• EXERCISE GOAL
Find the lines below that include the word "ตสาหกรรมการข" and state how many there are, adding nothing.

(Saved data entries)
· · · ·
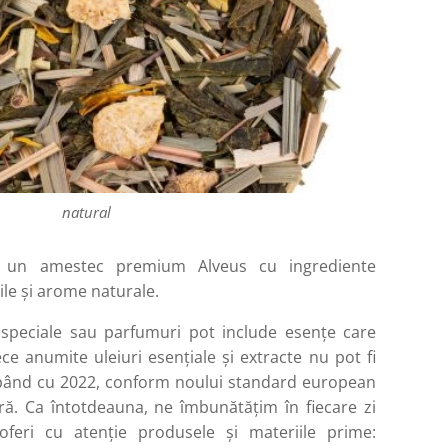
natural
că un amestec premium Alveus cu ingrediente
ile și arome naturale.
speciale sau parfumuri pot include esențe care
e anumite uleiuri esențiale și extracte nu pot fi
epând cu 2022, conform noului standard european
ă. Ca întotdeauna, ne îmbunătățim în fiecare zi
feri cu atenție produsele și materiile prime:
· · · ·
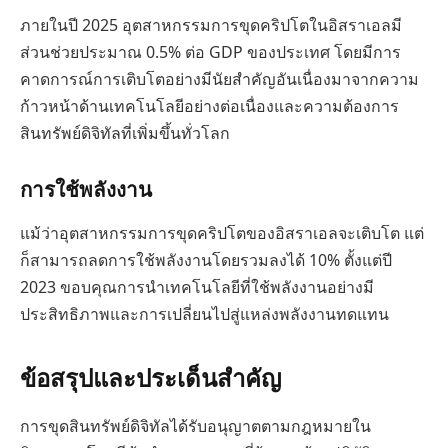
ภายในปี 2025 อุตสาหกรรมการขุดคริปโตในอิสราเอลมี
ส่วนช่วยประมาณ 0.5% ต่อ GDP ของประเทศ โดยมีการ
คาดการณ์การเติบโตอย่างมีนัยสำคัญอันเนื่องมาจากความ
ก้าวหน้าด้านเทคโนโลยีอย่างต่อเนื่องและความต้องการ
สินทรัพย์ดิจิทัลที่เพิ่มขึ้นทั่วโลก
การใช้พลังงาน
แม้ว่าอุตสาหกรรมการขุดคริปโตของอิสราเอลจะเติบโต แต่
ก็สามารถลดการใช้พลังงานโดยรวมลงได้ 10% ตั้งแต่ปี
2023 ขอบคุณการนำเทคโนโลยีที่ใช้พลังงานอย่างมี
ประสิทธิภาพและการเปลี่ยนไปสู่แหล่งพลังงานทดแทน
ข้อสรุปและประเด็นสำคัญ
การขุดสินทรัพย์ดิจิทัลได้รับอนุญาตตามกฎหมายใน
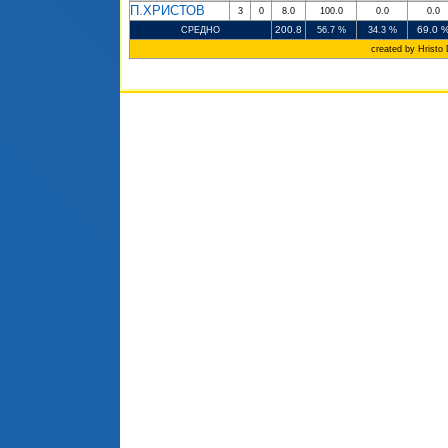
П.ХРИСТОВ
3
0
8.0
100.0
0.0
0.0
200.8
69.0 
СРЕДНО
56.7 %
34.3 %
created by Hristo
· · · ·
• EXERCISE OUTPUT
2